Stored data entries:
┌──
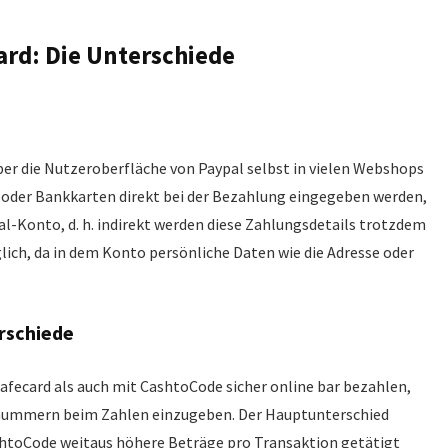
ard: Die Unterschiede
er die Nutzeroberfläche von Paypal selbst in vielen Webshops
n oder Bankkarten direkt bei der Bezahlung eingegeben werden,
l-Konto, d. h. indirekt werden diese Zahlungsdetails trotzdem
glich, da in dem Konto persönliche Daten wie die Adresse oder
rschiede
fecard als auch mit CashtoCode sicher online bar bezahlen,
nummern beim Zahlen einzugeben. Der Hauptunterschied
htoCode weitaus höhere Beträge pro Transaktion getätigt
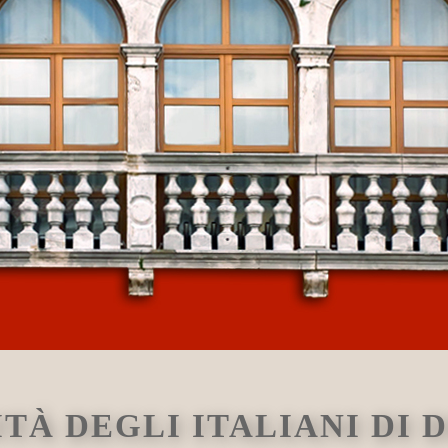
TÀ DEGLI ITALIANI DI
└──
#### Your task:
Go through the records and repeat each one exactly, skipping anything that is a picture.

#### Result of this task:
ard: Die Unterschiede
er die Nutzeroberfläche von Paypal selbst in vielen Webshops
n oder Bankkarten direkt bei der Bezahlung eingegeben werden,
l-Konto, d. h. indirekt werden diese Zahlungsdetails trotzdem
glich, da in dem Konto persönliche Daten wie die Adresse oder
rschiede
fecard als auch mit CashtoCode sicher online bar bezahlen,
nummern beim Zahlen einzugeben. Der Hauptunterschied
htoCode weitaus höhere Beträge pro Transaktion getätigt
TÀ DEGLI ITALIANI DI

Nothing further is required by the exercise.